Noise Amplification and Smoothing¶

Local volatility calibration is notoriously sensitive because the Dupire inversion uses second derivatives in strike and first derivatives in maturity. Differentiation amplifies noise, so smoothing is not optional—it is the core of a stable pipeline.

Why differentiation amplifies noise¶

Suppose market call prices are observed with noise:

\[ C^{\text{obs}}(K,T) = C^{\star}(K,T) + \varepsilon(K,T). \]

Finite differences approximate derivatives, e.g.

\[ \partial_{KK}C(K,T) \approx \frac{C(K+h,T)-2C(K,T)+C(K-h,T)}{h^2}. \]

The division by \(h^2\) means: - as you refine the grid (smaller \(h\)), - noise \(\varepsilon\) is magnified like \(1/h^2\).

Thus, “more data points” can paradoxically make the raw Dupire estimate worse unless smoothing increases as resolution increases.

Smoothing as regularization¶

Instead of differentiating raw quotes, one typically:

constructs a smooth surface \(\tilde C(K,T)\) (or \(\tilde\sigma_{\text{impl}}(K,T)\)),
applies Dupire differentiation to the smooth surface.

This is a form of regularization: you restrict attention to smooth surfaces compatible with data.

Common smoothing approaches:

Spline fits per maturity (in strike or log-moneyness)
SVI or other parametric smiles
Kernel regression / local polynomials
Penalized least squares with roughness penalty:

[ \min \sum_j w_j(\tilde C_j - C^{\text{obs}}j)^2 + \lambda \int |\partial\tilde C|^2 ]

Arbitrage-aware smoothing¶

Smoothing must respect no-arbitrage conditions, otherwise the denominator \(\partial_{KK}C\) can become negative or near-zero, producing unstable or imaginary local vol.

Useful constraints include:

monotonicity in strike: \(\partial_K C \le 0\),
convexity in strike: \(\partial_{KK} C \ge 0\),
calendar monotonicity: call price should not decrease with maturity (under standard assumptions).

In practice: - remove violations before smoothing, - fit a constrained surface, - or adjust bid/ask bands until constraints are satisfied.

Smoothing in total variance coordinates¶

A common stabilization trick is to smooth total implied variance

\[ w(k,T) = T\sigma_{\text{impl}}^2(k,T), \quad k=\log(K/F_T), \]

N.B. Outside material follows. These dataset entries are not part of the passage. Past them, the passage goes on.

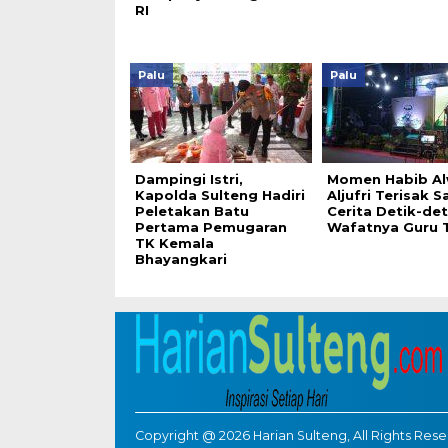
RI
Palu
Palu
Dampingi Istri,
Momen Habib Al
Kapolda Sulteng Hadiri
Aljufri Terisak S
Peletakan Batu
Cerita Detik-det
Pertama Pemugaran
Wafatnya Guru 
TK Kemala
Bhayangkari
Copyright @ 2026 Harian Sulteng, All Rights Res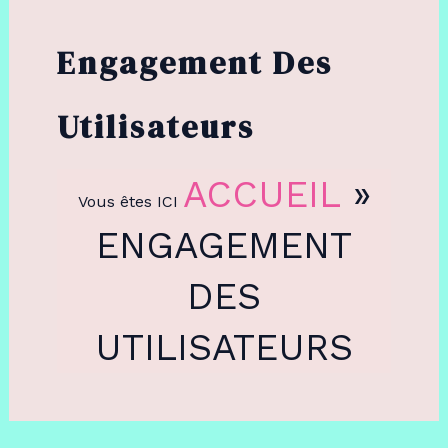
Engagement Des
Utilisateurs
ACCUEIL
»
Vous êtes ICI
ENGAGEMENT
DES
UTILISATEURS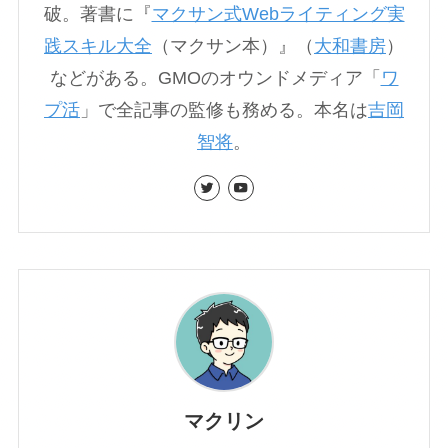
破。著書に『
マクサン式Webライティング実
践スキル大全
（マクサン本）』（
大和書房
）
などがある。GMOのオウンドメディア「
ワ
プ活
」で全記事の監修も務める。本名は
吉岡
智将
。
マクリン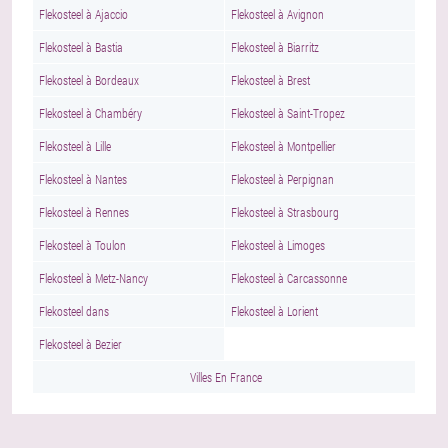
Flekosteel à Ajaccio
Flekosteel à Avignon
Flekosteel à Bastia
Flekosteel à Biarritz
Flekosteel à Bordeaux
Flekosteel à Brest
Flekosteel à Chambéry
Flekosteel à Saint-Tropez
Flekosteel à Lille
Flekosteel à Montpellier
Flekosteel à Nantes
Flekosteel à Perpignan
Flekosteel à Rennes
Flekosteel à Strasbourg
Flekosteel à Toulon
Flekosteel à Limoges
Flekosteel à Metz-Nancy
Flekosteel à Carcassonne
Flekosteel dans
Flekosteel à Lorient
Flekosteel à Bezier
Villes En France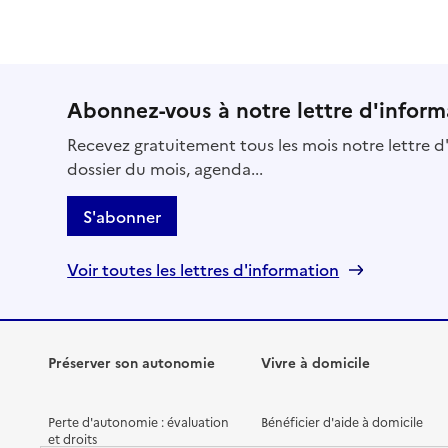
Abonnez-vous à notre lettre d'inform
Recevez gratuitement tous les mois notre lettre d'
dossier du mois, agenda...
S'abonner
Voir toutes les lettres d'information
Préserver son autonomie
Vivre à domicile
Perte d'autonomie : évaluation
Bénéficier d'aide à domicile
et droits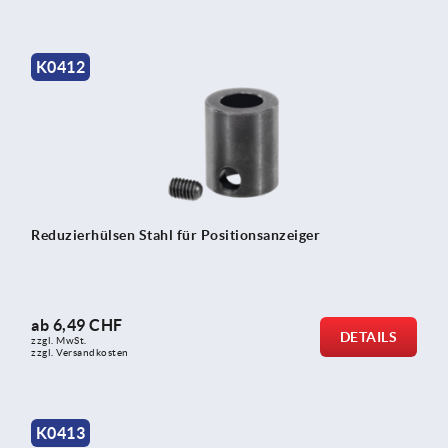
K0412
Reduzierhülsen Stahl für Positionsanzeiger
ab
6,49 CHF
DETAILS
zzgl. MwSt.
zzgl. Versandkosten
K0413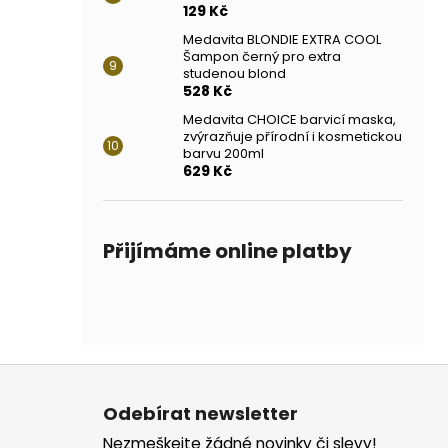
129 Kč
Medavita BLONDIE EXTRA COOL
Šampon černý pro extra
studenou blond
528 Kč
Medavita CHOICE barvicí maska,
zvýrazňuje přírodní i kosmetickou
barvu 200ml
629 Kč
Přijímáme online platby
Z
á
Odebírat newsletter
p
Nezmeškejte žádné novinky či slevy!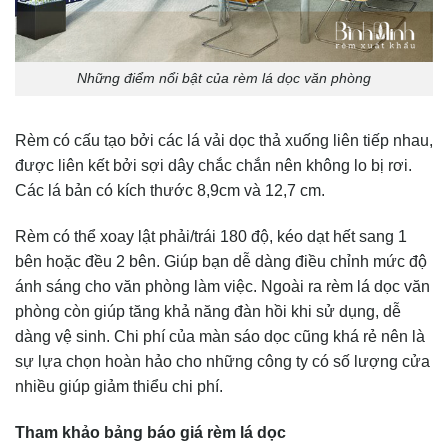
Những điểm nổi bật của rèm lá dọc văn phòng
Rèm có cấu tạo bởi các lá vải dọc thả xuống liên tiếp nhau,
được liên kết bởi sợi dây chắc chắn nên không lo bị rơi.
Các lá bản có kích thước 8,9cm và 12,7 cm.
Rèm có thể xoay lật phải/trái 180 độ, kéo dạt hết sang 1
bên hoặc đều 2 bên. Giúp bạn dễ dàng điều chỉnh mức độ
ánh sáng cho văn phòng làm việc. Ngoài ra rèm lá dọc văn
phòng còn giúp tăng khả năng đàn hồi khi sử dụng, dễ
dàng vệ sinh. Chi phí của màn sáo dọc cũng khá rẻ nên là
sự lựa chọn hoàn hảo cho những công ty có số lượng cửa
nhiều giúp giảm thiểu chi phí.
Tham khảo bảng báo giá rèm lá dọc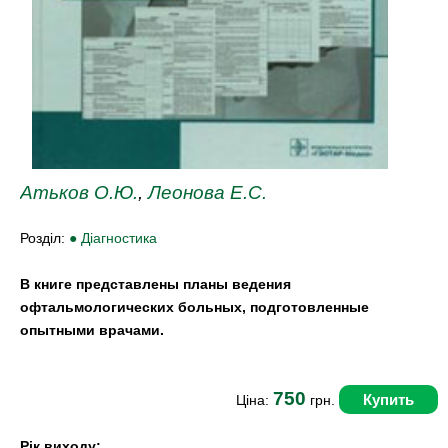
Атьков О.Ю.
,
Леонова Е.С.
Розділ:
● Діагностика
В книге представлены планы ведения
офтальмологических больных, подготовленные
опытными врачами.
750
Купить
Ціна:
грн.
Рік виходу: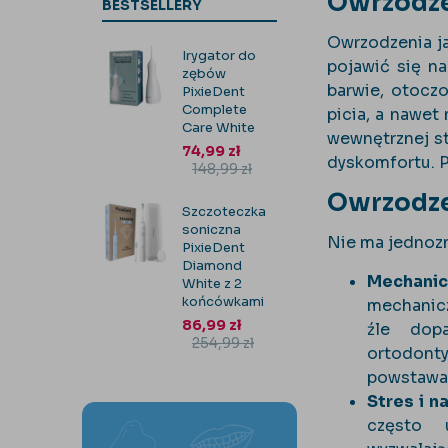
Owrzodzen
BESTSELLERY
Owrzodzenia ja
Irygator do
pojawić się na
zębów
barwie, otocz
PixieDent
Complete
picia, a nawet
Care White
wewnętrznej st
74,99
zł
dyskomfortu. 
148,99
zł
Owrzodzen
Szczoteczka
soniczna
Nie ma jednozn
PixieDent
Diamond
Mechanic
White z 2
końcówkami
mechanicz
86,99
zł
źle dop
254,99
zł
ortodon
powstawa
Stres i n
często 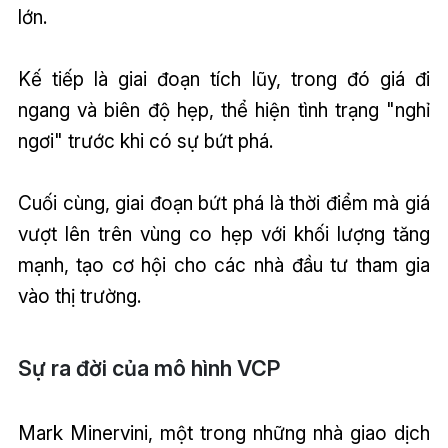
lớn.
Kế tiếp là giai đoạn tích lũy, trong đó giá đi
ngang và biên độ hẹp, thể hiện tình trạng "nghỉ
ngơi" trước khi có sự bứt phá.
Cuối cùng, giai đoạn bứt phá là thời điểm mà giá
vượt lên trên vùng co hẹp với khối lượng tăng
mạnh, tạo cơ hội cho các nhà đầu tư tham gia
vào thị trường.
Sự ra đời của mô hình VCP
Mark Minervini, một trong những nhà giao dịch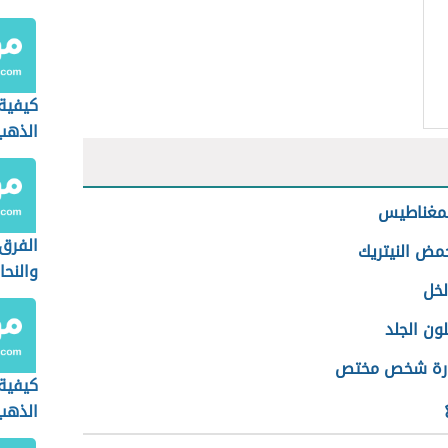
كيفية
الذهب 
المغناطيس
الفرق
حمض النيتريك
والنح
لخل
لون الجلد
رة شخص مختص
كيفية 
الذهب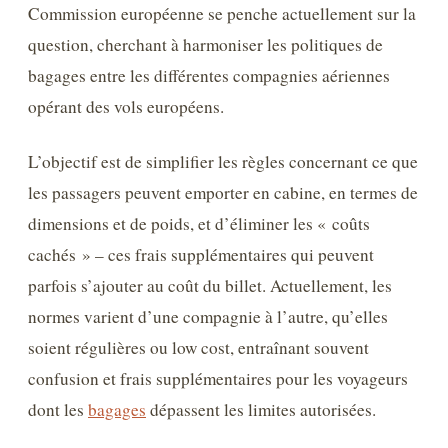
Commission européenne se penche actuellement sur la
question, cherchant à harmoniser les politiques de
bagages entre les différentes compagnies aériennes
opérant des vols européens.
L’objectif est de simplifier les règles concernant ce que
les passagers peuvent emporter en cabine, en termes de
dimensions et de poids, et d’éliminer les « coûts
cachés » – ces frais supplémentaires qui peuvent
parfois s’ajouter au coût du billet. Actuellement, les
normes varient d’une compagnie à l’autre, qu’elles
soient régulières ou low cost, entraînant souvent
confusion et frais supplémentaires pour les voyageurs
dont les
bagages
dépassent les limites autorisées.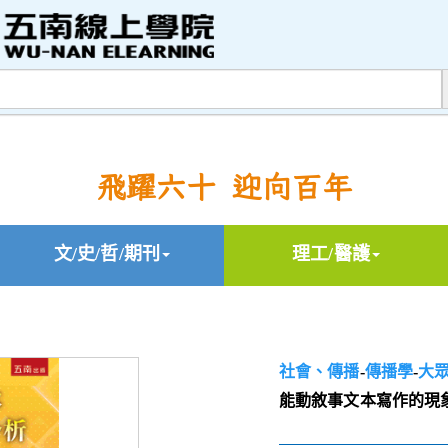
飛躍六十 迎向百年
文/史/哲/期刊
理工/醫護
社會、傳播
-
傳播學
-
大
能動敘事文本寫作的現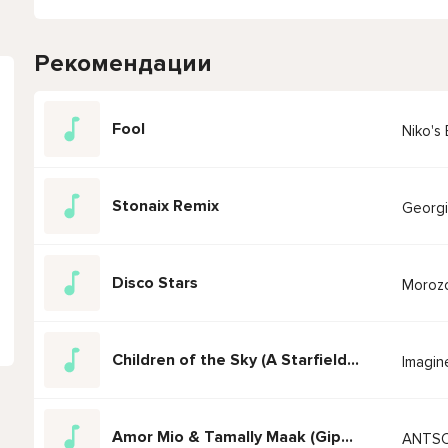
Рекомендации
Fool
Niko's
Stonaix Remix
Georgi
Disco Stars
Morozo
Children of the Sky (A Starfield song)
Imagin
Amor Mio & Tamally Maak (Gipsy Kings mix)
ANTS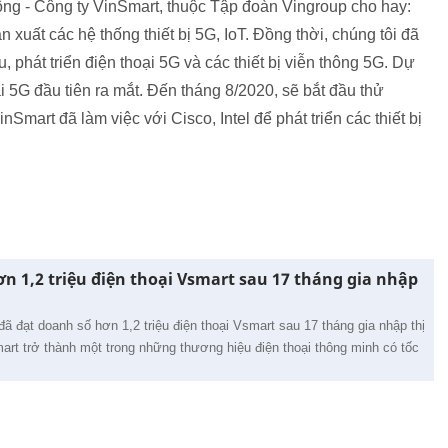
ông - Công ty VinSmart, thuộc Tập đoàn Vingroup cho hay:
 xuất các hệ thống thiết bị 5G, IoT. Đồng thời, chúng tôi đã
 phát triển điện thoại 5G và các thiết bị viễn thông 5G. Dự
i 5G đầu tiên ra mắt. Đến tháng 8/2020, sẽ bắt đầu thử
nSmart đã làm việc với Cisco, Intel để phát triển các thiết bị
n 1,2 triệu điện thoại Vsmart sau 17 tháng gia nhập
ã đạt doanh số hơn 1,2 triệu điện thoại Vsmart sau 17 tháng gia nhập thị
rt trở thành một trong những thương hiệu điện thoại thông minh có tốc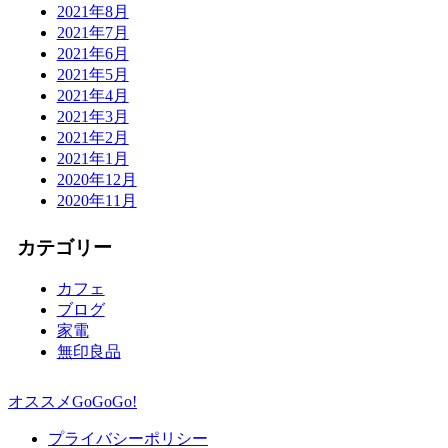
2021年8月
2021年7月
2021年6月
2021年5月
2021年4月
2021年3月
2021年2月
2021年1月
2020年12月
2020年11月
カテゴリー
カフェ
ブログ
家電
無印良品
オススメGoGoGo!
プライバシーポリシー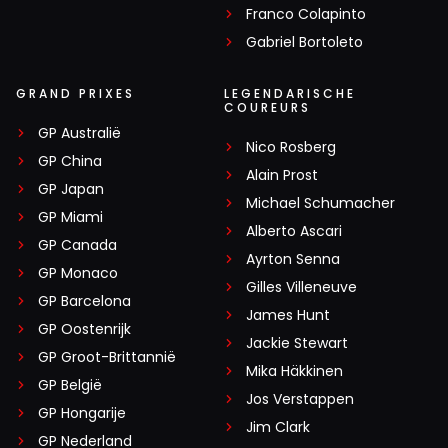
Franco Colapinto
Gabriel Bortoleto
GRAND PRIXES
LEGENDARISCHE
COUREURS
GP Australië
Nico Rosberg
GP China
Alain Prost
GP Japan
Michael Schumacher
GP Miami
Alberto Ascari
GP Canada
Ayrton Senna
GP Monaco
Gilles Villeneuve
GP Barcelona
James Hunt
GP Oostenrijk
Jackie Stewart
GP Groot-Brittannië
Mika Häkkinen
GP België
Jos Verstappen
GP Hongarije
Jim Clark
GP Nederland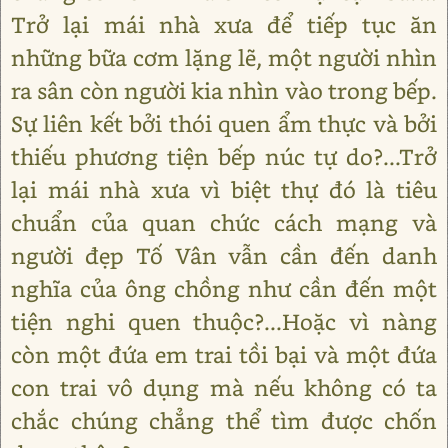
Trở lại mái nhà xưa để tiếp tục ăn
những bữa cơm lặng lẽ, một người nhìn
ra sân còn người kia nhìn vào trong bếp.
Sự liên kết bởi thói quen ẩm thực và bởi
thiếu phương tiện bếp núc tự do?...Trở
lại mái nhà xưa vì biệt thự đó là tiêu
chuẩn của quan chức cách mạng và
người đẹp Tố Vân vẫn cần đến danh
nghĩa của ông chồng như cần đến một
tiện nghi quen thuộc?...Hoặc vì nàng
còn một đứa em trai tồi bại và một đứa
con trai vô dụng mà nếu không có ta
chắc chúng chẳng thể tìm được chốn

because \(w\) behaves more linearly across \(T\) and facilitates calendar-arbitrage checks.

One can: - fit \(w(k,T)\) smoothly in both directions, - compute model-consistent prices from the fitted \(w\), - then apply Dupire.

Practical pipeline (robust version)¶

convert raw quotes to consistent coordinates (forward, discounting, log-moneyness),
filter illiquid/outlier points,
build an arbitrage-clean surface in implied vol or total variance,
compute a smooth call surface,
apply Dupire with stable numerical differentiation,
post-smooth local vol if needed (mildly) to remove residual roughness.

Key takeaways¶

Dupire inversion is derivative-heavy; noise is amplified strongly.
Smoothing is a regularization step, not cosmetic.
Arbitrage-aware smoothing is critical to keep \(\partial_{KK}C\ge 0\).
Total variance coordinates often improve stability.

Exercises¶

Exercise 1. Let \(\varepsilon_i \sim N(0, \delta^2)\) be independent noise on observed call prices at equally spaced strikes with spacing \(h\). Show that the central finite-difference approximation to \(\partial_{KK}C\) at a point has variance \(6\delta^2/h^4\). If bid-ask noise is \(\delta = 0.05\) and strike spacing is \(h = 5\), compute the standard deviation of the estimated second derivative.

Solution to Exercise 1

The central finite-difference approximation to \(\partial_{KK}C\) is

\[ \widehat{\partial_{KK}C} = \frac{\hat{C}(K+h) - 2\hat{C}(K) + \hat{C}(K-h)}{h^2} \]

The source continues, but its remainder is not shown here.